Societally, the impact of these platforms has been amazing: They have enabled communities to form, they allowed people with niche interests to find likeminded folks around the globe, and they have empowered groups to advocate and campaign for their causes globally without the need for traditional, large scale campaign infrastructure.

Social media also has made us all (with a caveat: some more than others) commentators, and active participants in the global media conversation. In the process, they allowed for real-time fact checking and commentary of media and politics. For a while, it seemed this was a bottom-up revolution that propelled society to more truth, easier access to facts and experts, and a more informed public.

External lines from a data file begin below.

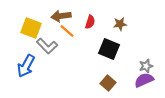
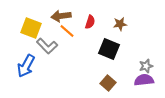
purple semicircle: rotated 18 degrees clockwise
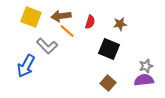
yellow square: moved 11 px up
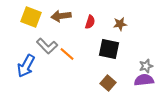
orange line: moved 23 px down
black square: rotated 10 degrees counterclockwise
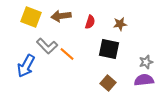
gray star: moved 4 px up
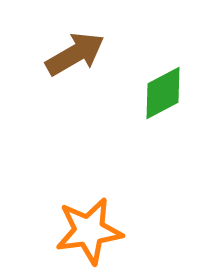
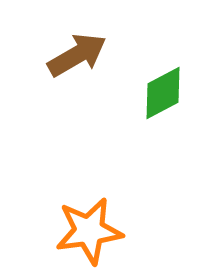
brown arrow: moved 2 px right, 1 px down
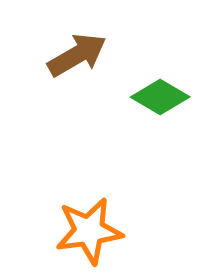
green diamond: moved 3 px left, 4 px down; rotated 58 degrees clockwise
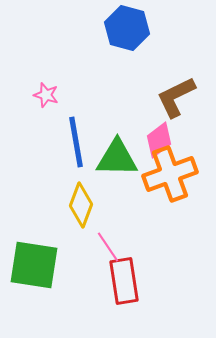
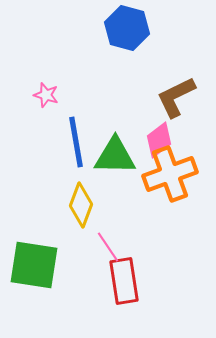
green triangle: moved 2 px left, 2 px up
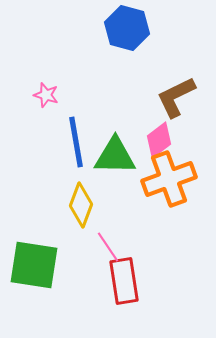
orange cross: moved 1 px left, 5 px down
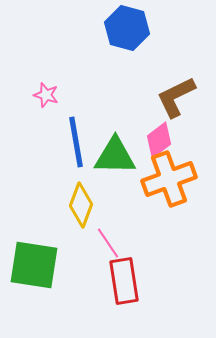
pink line: moved 4 px up
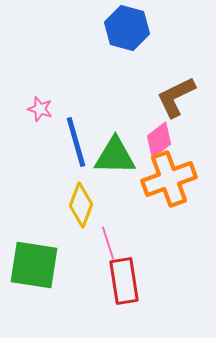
pink star: moved 6 px left, 14 px down
blue line: rotated 6 degrees counterclockwise
pink line: rotated 16 degrees clockwise
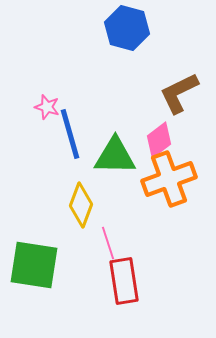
brown L-shape: moved 3 px right, 4 px up
pink star: moved 7 px right, 2 px up
blue line: moved 6 px left, 8 px up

Image (Public Domain): U.S. National Archives: Actual Demonstration by the Fire Department Training Station. Photographer: David Falconer.

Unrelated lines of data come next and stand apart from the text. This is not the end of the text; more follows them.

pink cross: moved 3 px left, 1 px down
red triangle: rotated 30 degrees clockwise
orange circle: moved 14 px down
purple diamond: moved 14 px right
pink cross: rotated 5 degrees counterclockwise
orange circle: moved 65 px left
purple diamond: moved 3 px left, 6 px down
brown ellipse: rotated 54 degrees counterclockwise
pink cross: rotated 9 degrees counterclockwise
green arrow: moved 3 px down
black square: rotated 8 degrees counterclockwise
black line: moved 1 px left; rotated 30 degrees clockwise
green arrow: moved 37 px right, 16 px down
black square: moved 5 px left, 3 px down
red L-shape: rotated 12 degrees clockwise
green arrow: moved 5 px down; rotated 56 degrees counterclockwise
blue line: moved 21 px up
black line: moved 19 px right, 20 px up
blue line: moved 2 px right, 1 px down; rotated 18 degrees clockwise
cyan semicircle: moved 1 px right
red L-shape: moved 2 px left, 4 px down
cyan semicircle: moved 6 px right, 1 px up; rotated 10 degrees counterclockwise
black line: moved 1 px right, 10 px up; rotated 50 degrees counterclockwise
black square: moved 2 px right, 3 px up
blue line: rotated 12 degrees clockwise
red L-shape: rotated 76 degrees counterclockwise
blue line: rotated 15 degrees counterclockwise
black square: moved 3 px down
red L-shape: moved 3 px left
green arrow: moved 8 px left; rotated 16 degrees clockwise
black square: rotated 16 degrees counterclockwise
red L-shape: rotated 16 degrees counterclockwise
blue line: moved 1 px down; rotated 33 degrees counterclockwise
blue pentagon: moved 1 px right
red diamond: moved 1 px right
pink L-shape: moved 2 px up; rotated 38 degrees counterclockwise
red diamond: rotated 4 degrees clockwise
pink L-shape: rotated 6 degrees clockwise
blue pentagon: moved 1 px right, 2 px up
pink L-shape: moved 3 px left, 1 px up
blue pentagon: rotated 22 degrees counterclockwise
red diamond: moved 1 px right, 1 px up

And it has, to a degree. But at the same time, the same mechanics have also led to large scale harassment and fake news, and have helped undermine trust in journalism (aka “main stream media”) and political institutions like governments and political parties. Turns out tools aren’t neutral or a-political; and even if they were, Bad Guys are really savvy using tools for nefarious purposes.

By now, the combination and scale of fake news, harassment, and intransparent platforms with their black box algorithms are killing social media as we know it:

Social media first undermined the media’s and institutions’ credibility, and now their own. Facebook and Twitter (the platforms) are the tech world’s functional equivalent of main stream media; Facebook and Twitter (the companies) are the institutions.

In their place small, private groups thrive (think Whatsapp), but public social media has peaked.

We’re headed into a social media winter. The post-social era has begun.

What’s long-term success? Outsized positive impact.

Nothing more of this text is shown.